History of Norton Air Force Base
The base began as Municipal Airport, San Bernardino under Army Air Corps jurisdiction. During the summer of 1941, it became a training base to meet the needs of the 30,000 Pilot Training Program. In December 1941, within days after the attack on Pearl Harbor, combat-ready fighter planes arrived to protect the Los Angeles area from enemy attack. In July 1942 the airport was renamed San Bernardino Army Air Field and the San Bernardino Air Depot was established. The facility's primary function was the repair and maintenance of aircraft. During the war, the Air Transport Command used the field and in 1943, maintenance operations for gas turbine engines were added.
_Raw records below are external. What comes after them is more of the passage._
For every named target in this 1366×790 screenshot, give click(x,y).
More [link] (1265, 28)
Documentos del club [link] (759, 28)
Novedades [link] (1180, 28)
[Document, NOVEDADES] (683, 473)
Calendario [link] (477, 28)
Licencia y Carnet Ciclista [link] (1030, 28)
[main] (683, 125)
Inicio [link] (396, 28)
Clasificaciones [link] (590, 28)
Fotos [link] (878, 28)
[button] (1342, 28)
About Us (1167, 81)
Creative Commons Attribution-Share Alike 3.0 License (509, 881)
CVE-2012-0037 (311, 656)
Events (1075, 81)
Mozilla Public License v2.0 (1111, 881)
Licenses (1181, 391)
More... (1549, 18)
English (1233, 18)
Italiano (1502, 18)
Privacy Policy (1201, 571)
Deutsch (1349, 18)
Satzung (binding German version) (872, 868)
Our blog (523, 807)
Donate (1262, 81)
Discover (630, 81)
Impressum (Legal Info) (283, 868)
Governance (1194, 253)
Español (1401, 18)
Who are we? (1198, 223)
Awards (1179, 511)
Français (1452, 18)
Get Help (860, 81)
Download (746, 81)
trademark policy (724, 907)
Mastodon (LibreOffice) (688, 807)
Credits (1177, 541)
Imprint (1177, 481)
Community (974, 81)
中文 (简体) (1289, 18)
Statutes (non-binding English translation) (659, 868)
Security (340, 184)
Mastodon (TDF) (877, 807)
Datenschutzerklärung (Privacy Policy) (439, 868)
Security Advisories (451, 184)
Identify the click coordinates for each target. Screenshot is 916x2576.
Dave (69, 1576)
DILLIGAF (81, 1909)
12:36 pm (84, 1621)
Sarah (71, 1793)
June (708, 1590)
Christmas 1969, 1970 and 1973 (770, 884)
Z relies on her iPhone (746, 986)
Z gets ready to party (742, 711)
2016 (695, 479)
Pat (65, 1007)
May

After WWII, the base became one of three major maintenance facilities for jet engines. The base was transferred to US Air Force in 1948 and in 1950 was renamed Norton Air Force Base after Captain Leland Norton, a World War II bomber pilot who, ordered the crew of his crippled plane to bail out over France just before perishing with the craft. Operations at Norton were expanded to include maintenance, storage, and logistics support for various missile programs.
In 1966, Norton AFB became the home for the 63rd Military Airlift Wing (MAW), providing airlift and food services to air and ground combat units worldwide. Headquarters for the Aerospace Audiovisual Services (AAVS) was also established at Norton AFB in 1966 to provide audiovisual services to the Air Force and all Department of Defense agencies.
Norton AFB also has housed numerous tenant organizations, including Air Force Inspection and Safety Center Headquarters; Air Force Audit Agency Headquarters; Military Airlift Command (MAC) Non-Commissioned Officer Academy-West; and Ballistic Missile Organization (BMO).
The base was selected for closure by the Base Realignment and Closure Commission in 1988 and closed on March 31, 1994. The Norton Air Force Base Museum was made possible through the generosity of the Inland Valley Development Agency.